** What you will do **
The expected output is an exact copy of the lines from the one containing "Kulspetspenna | Pentel Energel BL107 | blå |" through the final line of the entries below, with no images.

** Records **

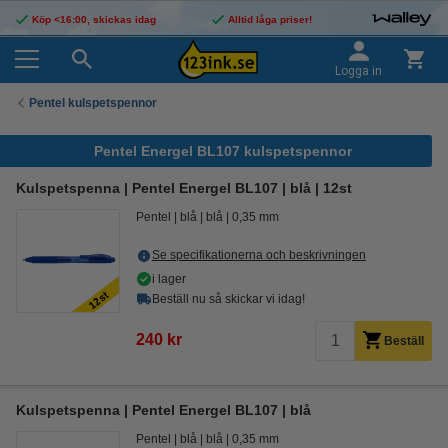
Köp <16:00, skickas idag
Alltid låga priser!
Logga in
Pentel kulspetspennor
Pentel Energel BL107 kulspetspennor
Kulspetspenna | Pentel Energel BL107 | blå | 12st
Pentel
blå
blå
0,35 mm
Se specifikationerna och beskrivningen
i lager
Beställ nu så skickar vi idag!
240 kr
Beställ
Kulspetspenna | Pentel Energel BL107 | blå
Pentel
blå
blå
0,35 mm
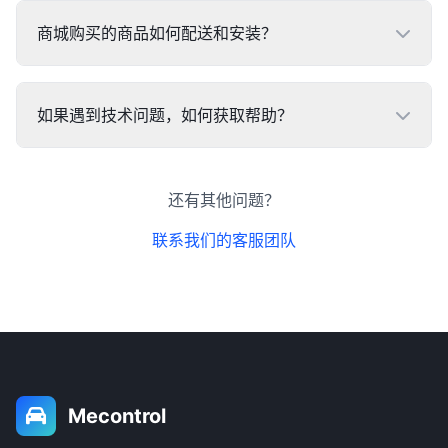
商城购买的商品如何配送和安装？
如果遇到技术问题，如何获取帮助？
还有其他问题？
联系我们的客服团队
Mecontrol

** Exercise output **
Kulspetspenna | Pentel Energel BL107 | blå | 12st
Pentel
blå
blå
0,35 mm
Se specifikationerna och beskrivningen
i lager
Beställ nu så skickar vi idag!
240 kr
Beställ
Kulspetspenna | Pentel Energel BL107 | blå
Pentel
blå
blå
0,35 mm
商城购买的商品如何配送和安装？
如果遇到技术问题，如何获取帮助？
还有其他问题？
联系我们的客服团队
Mecontrol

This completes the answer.